(Beginning of Extracted records)
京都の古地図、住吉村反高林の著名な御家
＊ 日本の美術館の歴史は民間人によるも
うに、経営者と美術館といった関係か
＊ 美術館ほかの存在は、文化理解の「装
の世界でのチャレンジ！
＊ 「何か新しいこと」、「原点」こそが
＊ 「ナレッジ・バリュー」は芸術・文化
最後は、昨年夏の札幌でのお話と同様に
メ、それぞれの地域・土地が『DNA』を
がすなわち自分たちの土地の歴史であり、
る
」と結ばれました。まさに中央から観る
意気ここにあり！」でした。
(End of Extracted records)
(Beginning of Extracted records)
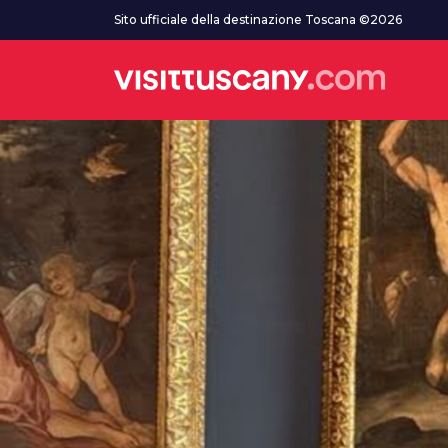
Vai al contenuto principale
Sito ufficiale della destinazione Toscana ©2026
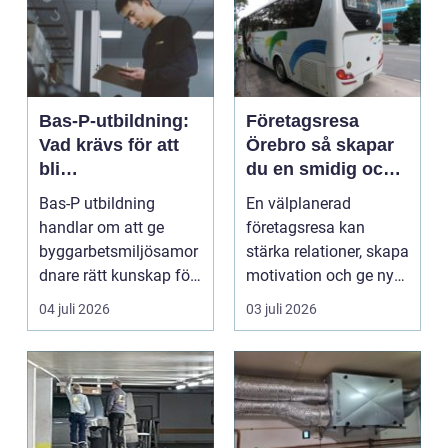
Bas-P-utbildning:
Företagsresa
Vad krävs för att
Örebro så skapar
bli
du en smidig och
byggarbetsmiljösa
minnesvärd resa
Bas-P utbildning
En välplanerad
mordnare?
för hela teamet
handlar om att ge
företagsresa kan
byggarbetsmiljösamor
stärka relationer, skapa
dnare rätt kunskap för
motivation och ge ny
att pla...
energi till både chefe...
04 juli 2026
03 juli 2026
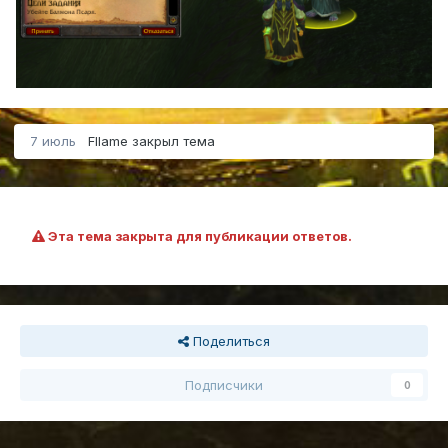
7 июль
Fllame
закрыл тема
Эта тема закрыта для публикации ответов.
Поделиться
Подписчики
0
(End of Extracted records)
(Beginning of Extracted records)
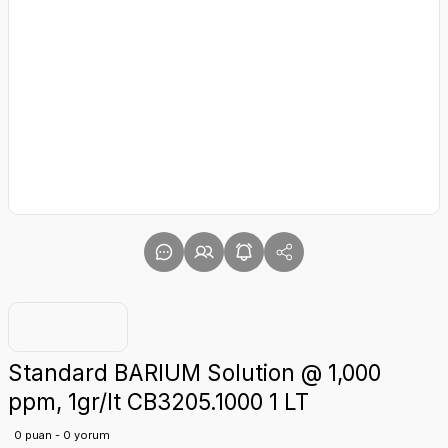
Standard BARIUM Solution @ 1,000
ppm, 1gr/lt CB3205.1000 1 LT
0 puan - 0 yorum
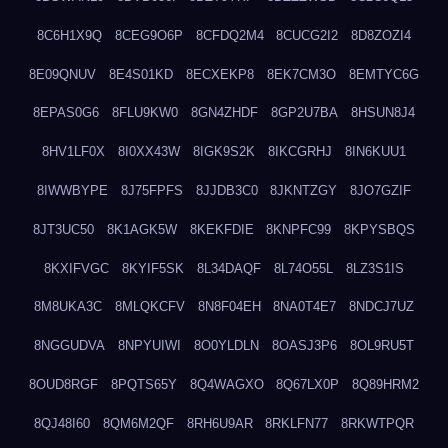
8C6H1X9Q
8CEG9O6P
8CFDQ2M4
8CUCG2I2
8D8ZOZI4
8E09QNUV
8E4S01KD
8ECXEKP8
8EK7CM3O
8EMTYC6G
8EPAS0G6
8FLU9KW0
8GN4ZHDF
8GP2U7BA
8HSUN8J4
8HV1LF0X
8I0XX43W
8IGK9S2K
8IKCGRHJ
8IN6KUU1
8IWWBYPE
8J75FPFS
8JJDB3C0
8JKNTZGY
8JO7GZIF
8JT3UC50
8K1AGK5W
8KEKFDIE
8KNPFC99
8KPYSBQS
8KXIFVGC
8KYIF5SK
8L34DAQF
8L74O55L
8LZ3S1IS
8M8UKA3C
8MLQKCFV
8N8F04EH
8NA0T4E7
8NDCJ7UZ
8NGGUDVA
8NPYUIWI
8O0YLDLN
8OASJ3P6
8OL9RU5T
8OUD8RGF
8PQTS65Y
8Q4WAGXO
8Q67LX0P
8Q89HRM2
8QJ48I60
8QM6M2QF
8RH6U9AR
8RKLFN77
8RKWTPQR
(End of Extracted records)
## [To do]
Tally, across the records, each line that contains the word "тема", and answer with nothing except the count.

## [Answer section]
2